Exercise requirements:
Filter the entries below, keeping every line that has the word "августа".
--- Data for processing ---
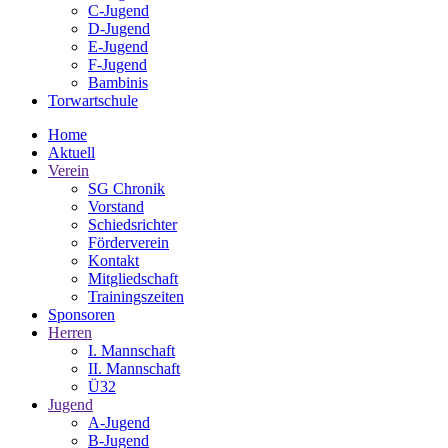
C-Jugend
D-Jugend
E-Jugend
F-Jugend
Bambinis
Torwartschule
Home
Aktuell
Verein
SG Chronik
Vorstand
Schiedsrichter
Förderverein
Kontakt
Mitgliedschaft
Trainingszeiten
Sponsoren
Herren
I. Mannschaft
II. Mannschaft
Ü32
Jugend
A-Jugend
B-Jugend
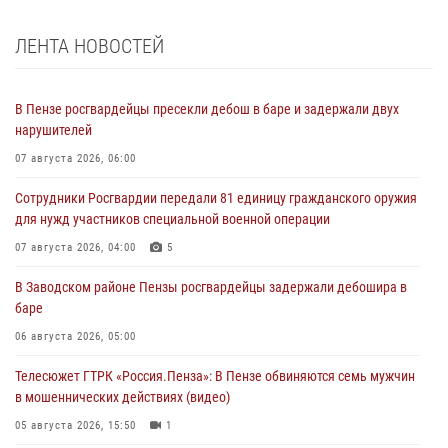
ЛЕНТА НОВОСТЕЙ
В Пензе росгвардейцы пресекли дебош в баре и задержали двух
нарушителей
07 августа 2026, 06:00
Сотрудники Росгвардии передали 81 единицу гражданского оружия
для нужд участников специальной военной операции
07 августа 2026, 04:00
5
В Заводском районе Пензы росгвардейцы задержали дебошира в
баре
06 августа 2026, 05:00
Телесюжет ГТРК «Россия.Пенза»: В Пензе обвиняются семь мужчин
в мошеннических действиях (видео)
05 августа 2026, 15:50
1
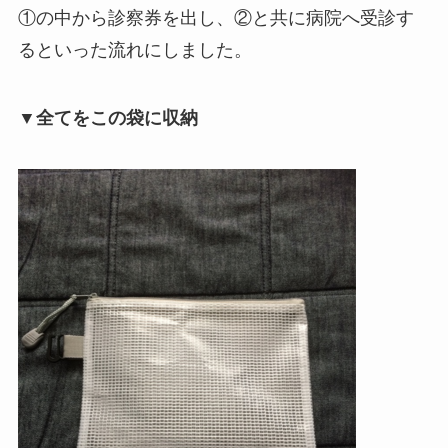
①の中から診察券を出し、②と共に病院へ受診す
るといった流れにしました。
▼全てをこの袋に収納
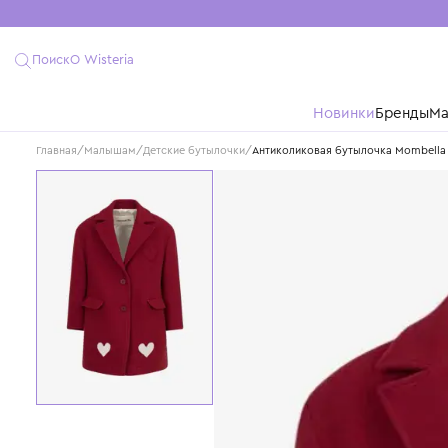
Поиск
О Wisteria
Новинки
Бре
Главная
/
Малышам
/
Детские бутылочки
/
Антиколиковая бутылочка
---
Exercise answer:
07 августа 2026, 06:00
07 августа 2026, 04:00
06 августа 2026, 05:00
05 августа 2026, 15:50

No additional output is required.